Racist comic being sold at Wal-Mart?

Call it cultural confusion, but a comic book featuring Memin Pinguin created a minor uproar at a Wal-Mart in Texas. After a complaint about the cover of a comic book staring the comic book character, Wal-Mart chose to remove it from the shelves. CNN covers the latest dust up.

Mexico’s government have insisted in the past that,

“…a black cartoon character with exaggerated features is a historical icon who deserves to be celebrated on a postage stamp — and that U.S. leaders charging racism do not fully understand Mexican culture.”

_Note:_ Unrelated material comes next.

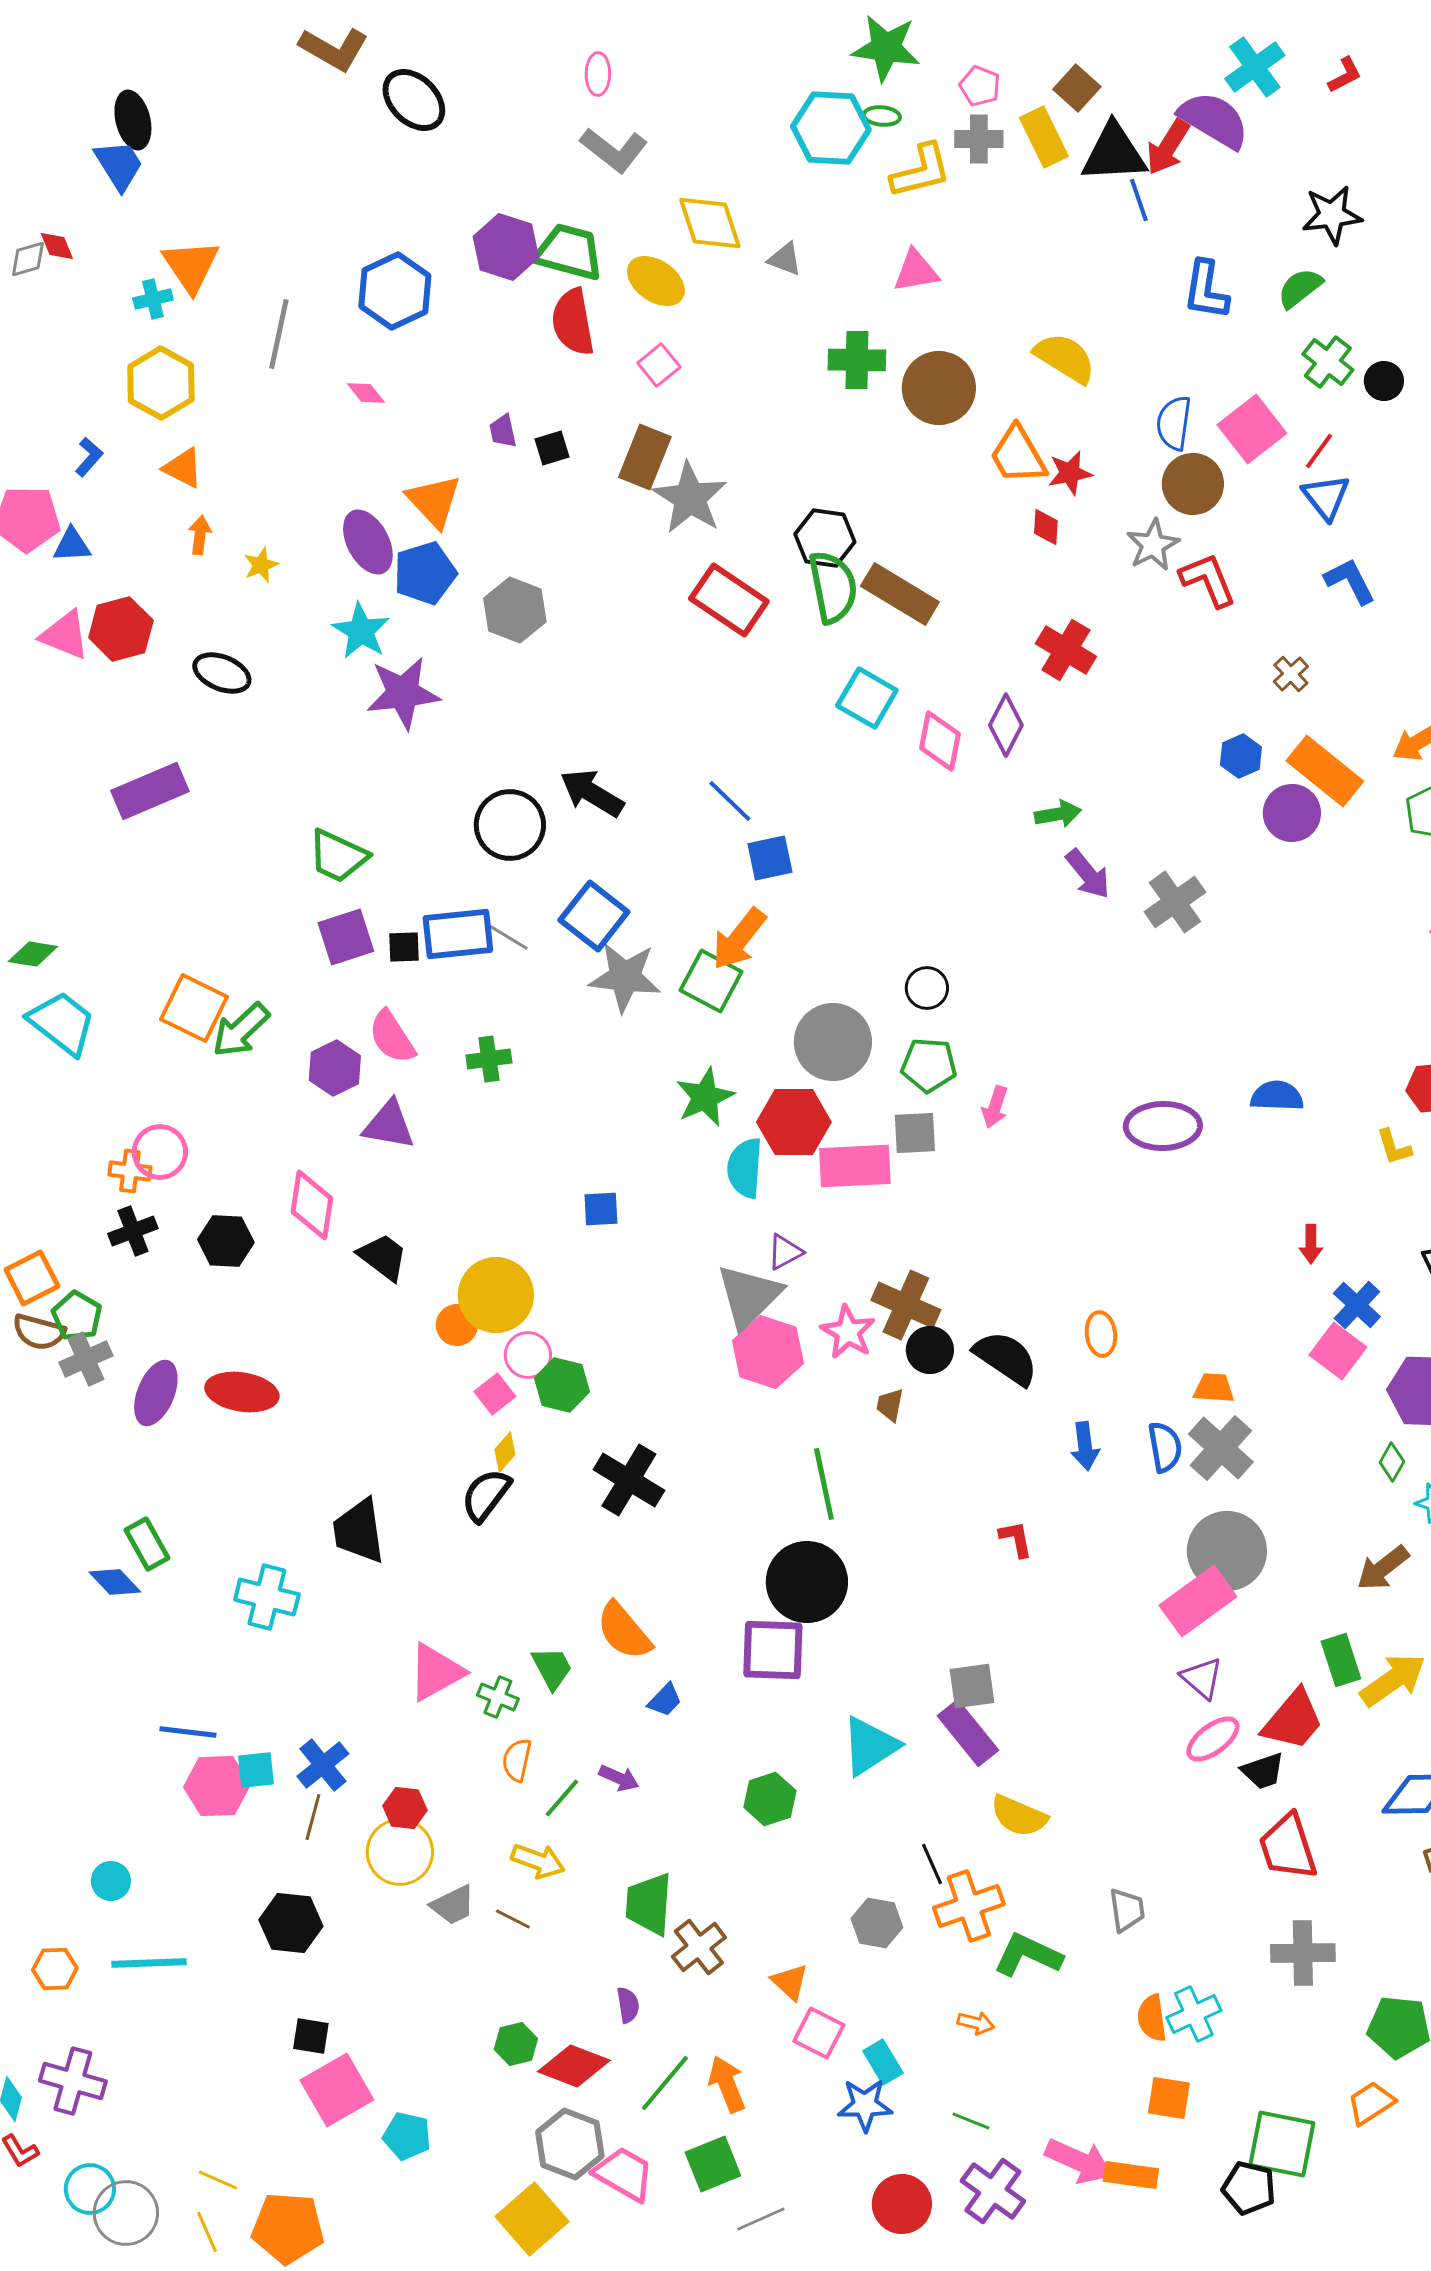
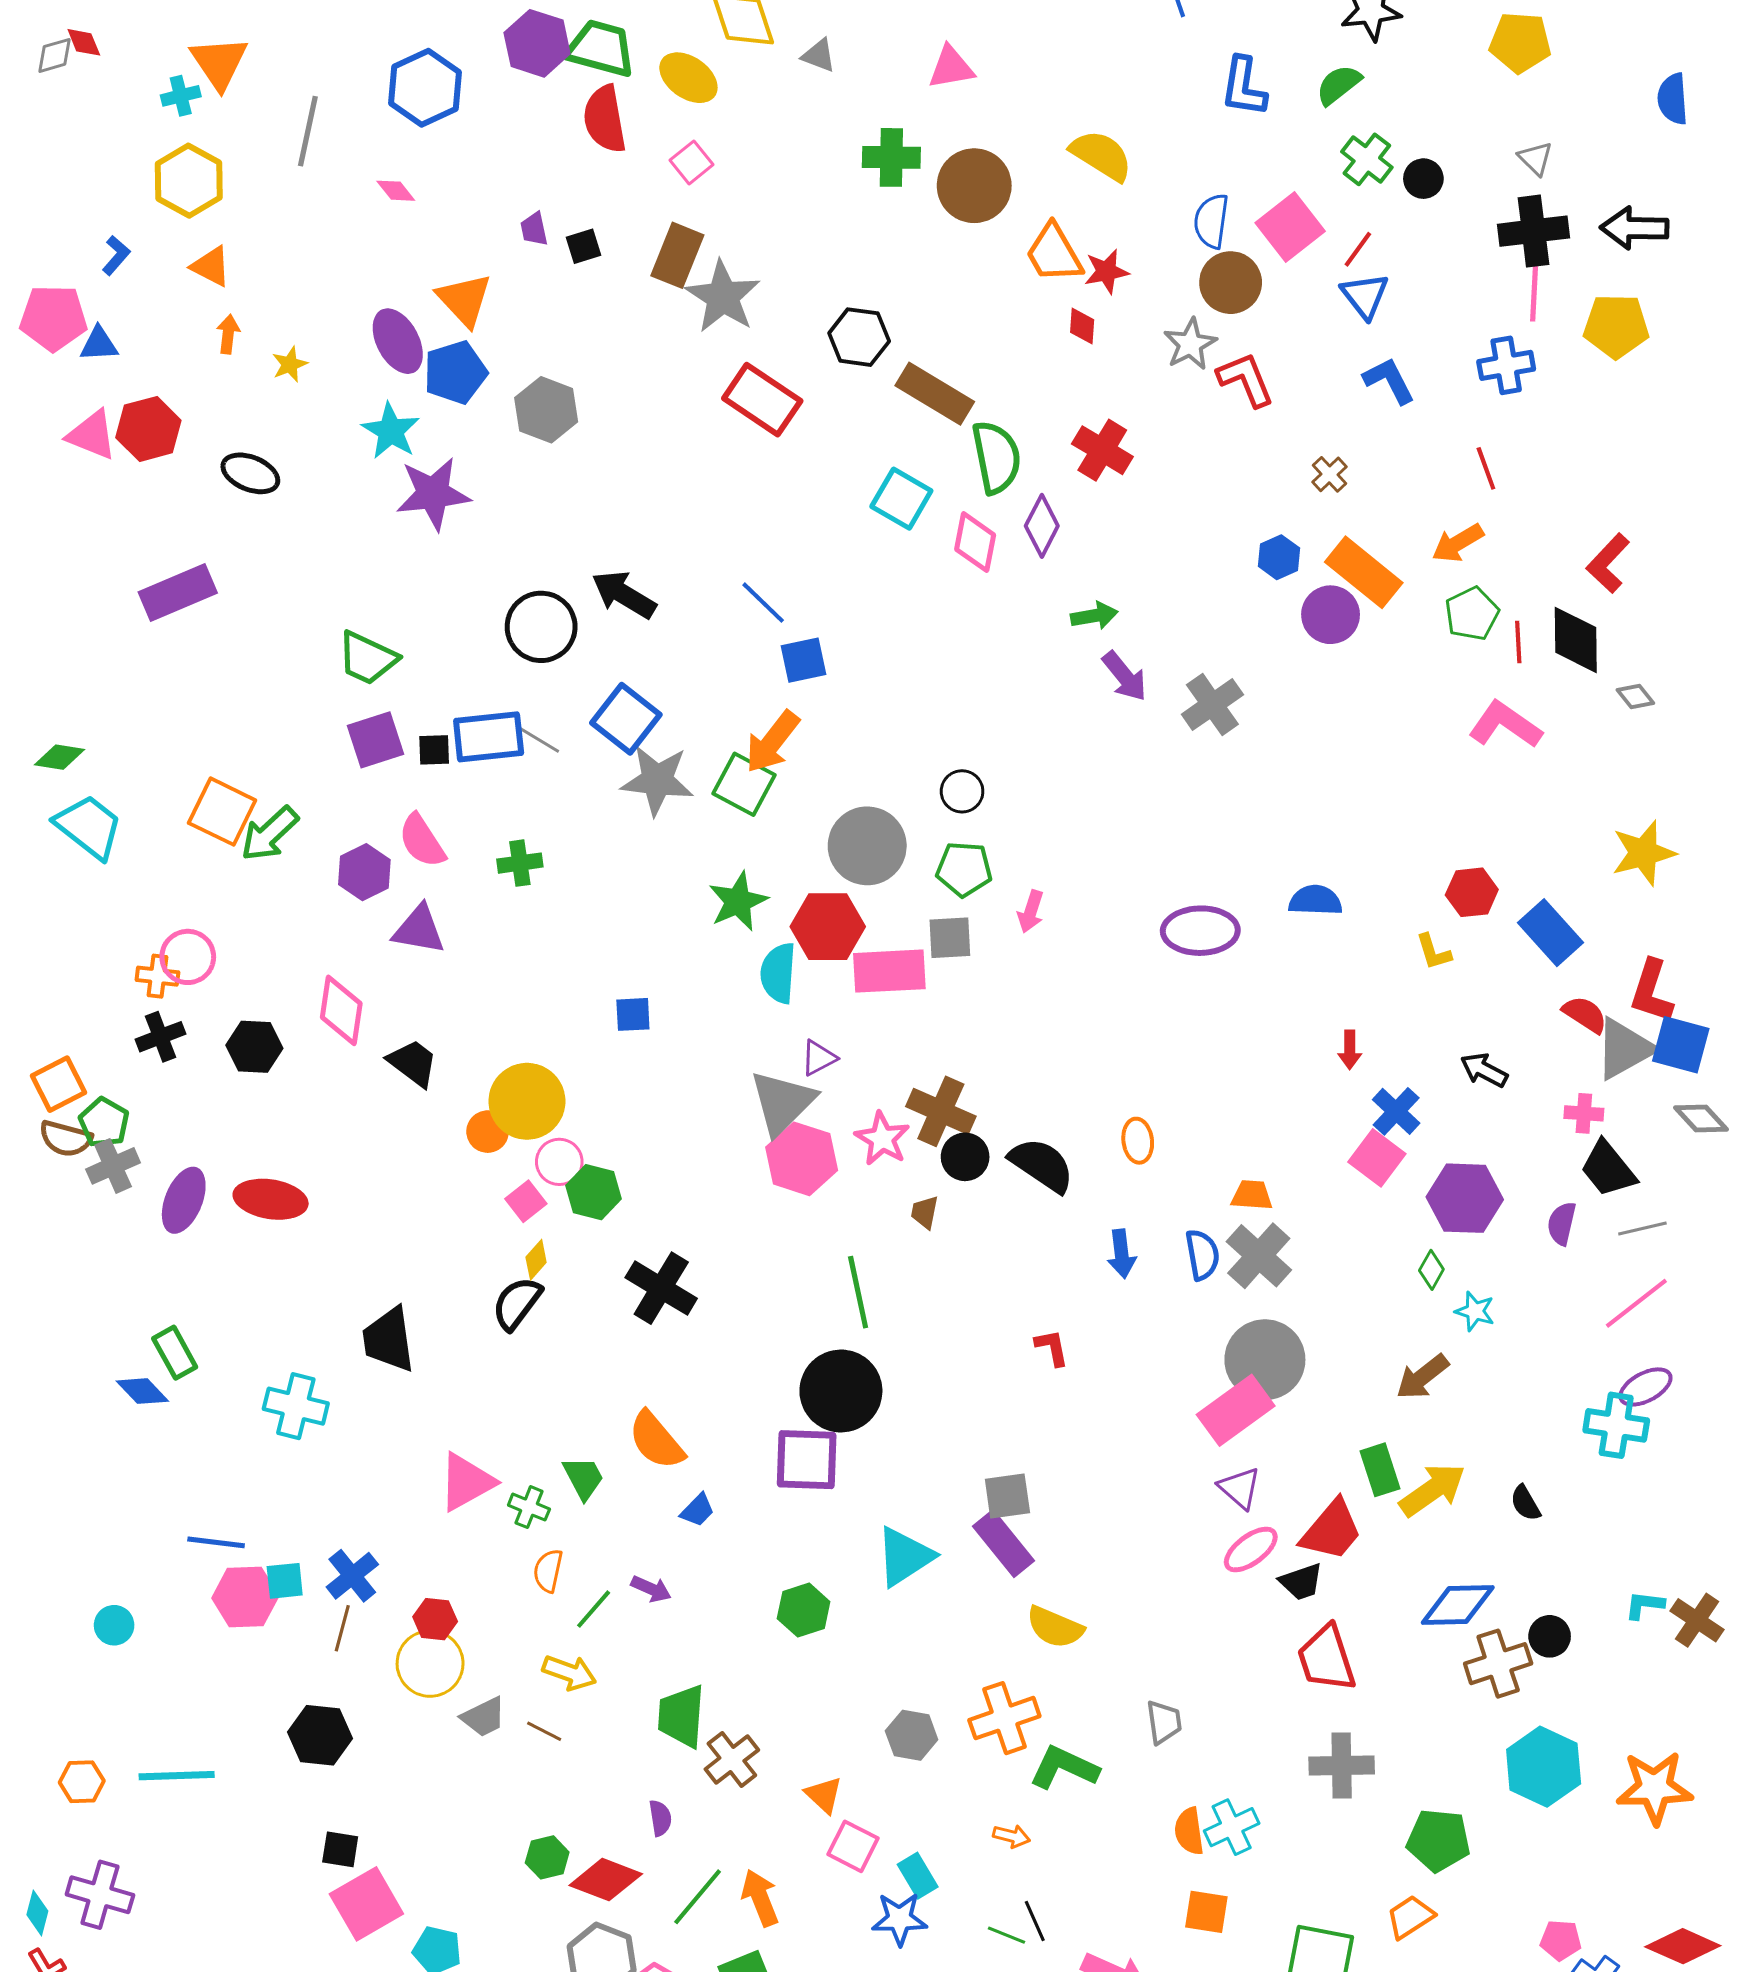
green semicircle: (833, 587) -> (996, 457), moved
black line: (932, 1864) -> (1035, 1921), moved
cyan circle: (111, 1881) -> (114, 1625), moved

The character was created in the 1943 and translates to Mischievous Guillermo. The stories are supposed to reflect the life of a poor boy in Mexico City. His adventures are read and remain popular in Mexico, Puerto Rico, Venezuela, Peru, Chile, Panama, Colombia, Philippines, and other countries. Stories about racism have been covered in the series,

While Memín suffers a degree of racist taunting, especially in the first issues, the characters mocking him are depicted as either cruel or ignorant. As the story progresses, his race becomes less of an issue.

This isn’t the first time the character has caused a stir this side of the border. In June of 2005 Mexico had to deny stamps of the character were in fact racist.

One comment

  • Aw! come on! To call this comic racist is as dumb as calling the same all the stuff related to the Chang family, or Webster, or the appearence of Lone Ranger’s Tonto -Tonto, by the way, means “Dumb” in spanish-.
    Memin is the central character on the comic: a goodhearted kid who also happens to cheat, dam, is mishievous -as any kid- and always gets out with it. The kid is loved by most other characters and -of course- envyed and hated by the bad characters.
    Is he black…errr… african-mexican? Yes! as almost 5 percent of the mexican population’s ascent. And they call black themselves , no hypocrisy needed. In fact, in Mexico it is very common to call “blackie” -negrito/negrita- a person only because you love him/her, even when he/she can be blond.
    Is the comic loaded by stereotypes? Yes, as must of popular literature.
    Come on people! Americans always look the straw in the eyes of others. And Texans! Come on, will you?